Overview
Innovations in deep reinforcement learning (DRL) have led to remarkable achievements in the AI domain. Despite these successes, DRL models often struggle with interpretability and generalizability. Prior work has explored learning programmatic policies, which offer better structure for interpretability and generalizing to new situations. However, these methods have limitations: they either use constrained policy representations or require substantial supervision. To further this research, a novel framework titled Learning Embeddings for lAtent Program Synthesis (LEAPS) has been developed, aiming to synthesize programs directly from reward feedback that are both understandable and capable of generalizing.

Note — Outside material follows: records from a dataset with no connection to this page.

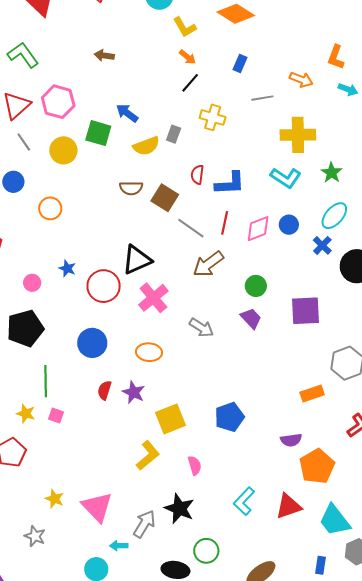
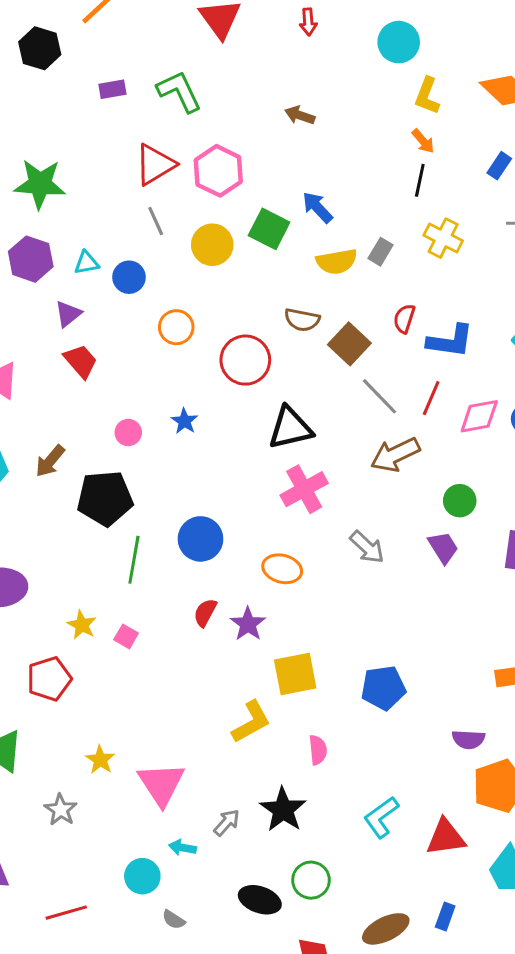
yellow L-shape: (185, 27) -> (427, 96), turned 40
black line: (190, 83) -> (420, 180), turned -40
red circle: (104, 286) -> (245, 360), moved
green line: (46, 381) -> (134, 560), moved
gray arrow: (144, 524) -> (227, 823), size x0.7
blue rectangle: (320, 565) -> (445, 916), moved

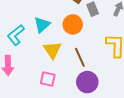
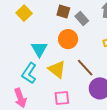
cyan L-shape: (16, 35) -> (29, 73), moved

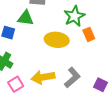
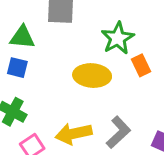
green triangle: (26, 18) -> (22, 37), moved

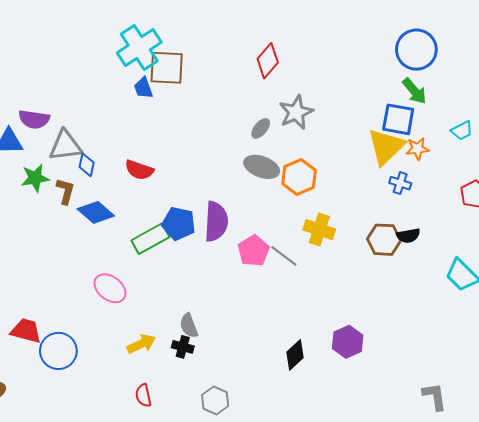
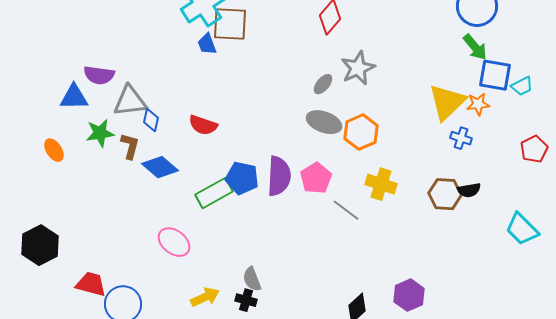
blue square: (398, 119) -> (495, 75), moved
pink pentagon: (254, 251) -> (316, 178), moved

Learning Program Embedding
LEAPS utilizes a two-stage learning scheme to facilitate program synthesis. Initially, it learns a program embedding space, where proximal latent programs signify similar behaviors. A program encoder encodes given programs into latent space, and a corresponding decoder reconstructs programs from this latent representation. This embedding space is crafted through unsupervised learning, which relies on reconstructing randomly generated programs and the behaviors they invoke. Significantly, once this space is established, it can be utilized universally across different tasks, circumventing the need for retraining.
Program Synthesis
After learning the embedding space, the framework searches for optimal latent programs using a gradient-free search algorithm called Cross Entropy Method (CEM). By iteratively updating a population of candidate latent programs via CEM, a latent program which, when decoded, maximizes the desired behavior in the given task is found. This search process benefits from the embedding space's ability to interpolate smoothly between program behaviors.
Experimental Validation
Experiments conducted in the Karel domain highlight LEAPS’s proficiency in synthesizing programs that solve tasks requiring navigation and interaction with objects, like stacking and maze navigation. Comparatively, LEAPS not only reliably generates functional programs but also surpasses both DRL and program synthesis baselines in achieving better task performance. Moreover, it shows an enhanced ability to generalize across various domain settings and task configurations.
Concluding Thoughts
LEAPS stands out by embracing a highly expressive program representation and demanding minimal supervision, distinguishing it from preceding programmatic reinforcement learning approaches. Its reliance on reward signals and two-stage learning scheme elegantly avoids the intricacies of mastering program synthesis from the ground up. The research demonstrates its superiority over traditional DRL and program synthesis methods, not just in performance metrics but also in the interpretability and editability of the synthesized programs. This framework paves the way for future advancements, particularly in scenarios demanding interpretable and generalizable policies.